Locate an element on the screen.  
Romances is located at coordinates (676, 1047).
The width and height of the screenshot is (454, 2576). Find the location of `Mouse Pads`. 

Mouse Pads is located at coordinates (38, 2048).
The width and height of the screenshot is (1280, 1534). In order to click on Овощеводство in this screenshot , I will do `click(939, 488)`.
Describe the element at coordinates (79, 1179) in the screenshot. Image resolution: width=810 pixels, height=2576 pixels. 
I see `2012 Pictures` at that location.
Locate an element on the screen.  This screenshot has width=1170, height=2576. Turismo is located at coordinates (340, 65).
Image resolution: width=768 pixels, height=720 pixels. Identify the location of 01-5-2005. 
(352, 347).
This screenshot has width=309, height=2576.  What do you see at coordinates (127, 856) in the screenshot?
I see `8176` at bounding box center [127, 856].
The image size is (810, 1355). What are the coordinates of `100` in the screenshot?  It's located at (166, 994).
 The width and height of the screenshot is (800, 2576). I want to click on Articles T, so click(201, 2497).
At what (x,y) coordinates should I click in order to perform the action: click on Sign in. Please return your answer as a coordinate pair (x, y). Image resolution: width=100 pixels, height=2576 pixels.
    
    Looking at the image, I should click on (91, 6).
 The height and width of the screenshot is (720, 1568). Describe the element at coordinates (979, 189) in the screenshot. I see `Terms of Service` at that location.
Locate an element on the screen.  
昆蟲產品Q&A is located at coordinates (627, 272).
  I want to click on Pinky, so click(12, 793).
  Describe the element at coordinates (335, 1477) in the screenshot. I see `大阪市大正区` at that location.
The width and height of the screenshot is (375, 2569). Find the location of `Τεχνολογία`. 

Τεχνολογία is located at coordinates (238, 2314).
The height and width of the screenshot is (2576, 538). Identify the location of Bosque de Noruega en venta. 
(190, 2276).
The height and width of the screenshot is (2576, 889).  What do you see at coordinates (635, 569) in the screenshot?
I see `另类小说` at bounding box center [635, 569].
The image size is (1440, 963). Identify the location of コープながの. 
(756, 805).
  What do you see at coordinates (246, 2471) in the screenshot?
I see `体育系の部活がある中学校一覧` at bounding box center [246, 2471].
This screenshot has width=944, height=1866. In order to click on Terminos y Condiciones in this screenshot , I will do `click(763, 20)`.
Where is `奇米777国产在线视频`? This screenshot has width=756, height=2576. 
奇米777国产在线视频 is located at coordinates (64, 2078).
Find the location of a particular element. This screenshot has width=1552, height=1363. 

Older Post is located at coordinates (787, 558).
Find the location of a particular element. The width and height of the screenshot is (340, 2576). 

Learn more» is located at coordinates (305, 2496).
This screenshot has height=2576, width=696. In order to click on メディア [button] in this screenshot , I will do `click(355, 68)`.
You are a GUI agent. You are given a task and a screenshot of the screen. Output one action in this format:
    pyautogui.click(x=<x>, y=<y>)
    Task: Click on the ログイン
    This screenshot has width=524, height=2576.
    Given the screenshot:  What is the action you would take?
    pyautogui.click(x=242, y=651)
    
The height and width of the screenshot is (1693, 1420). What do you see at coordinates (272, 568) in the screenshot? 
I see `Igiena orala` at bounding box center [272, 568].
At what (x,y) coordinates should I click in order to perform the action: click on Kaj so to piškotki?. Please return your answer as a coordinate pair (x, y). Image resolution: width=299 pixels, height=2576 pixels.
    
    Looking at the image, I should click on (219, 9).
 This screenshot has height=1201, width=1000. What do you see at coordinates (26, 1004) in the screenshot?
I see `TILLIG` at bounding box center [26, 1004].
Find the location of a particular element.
----
The problem: The required output is an exact retyping of the lines from the one that contains "The height and width of the screenshot is (1693, 1420)." through the last line of the material above.

Output below:
The height and width of the screenshot is (1693, 1420). What do you see at coordinates (272, 568) in the screenshot? 
I see `Igiena orala` at bounding box center [272, 568].
At what (x,y) coordinates should I click in order to perform the action: click on Kaj so to piškotki?. Please return your answer as a coordinate pair (x, y). Image resolution: width=299 pixels, height=2576 pixels.
    
    Looking at the image, I should click on (219, 9).
 This screenshot has height=1201, width=1000. What do you see at coordinates (26, 1004) in the screenshot?
I see `TILLIG` at bounding box center [26, 1004].
Find the location of a particular element.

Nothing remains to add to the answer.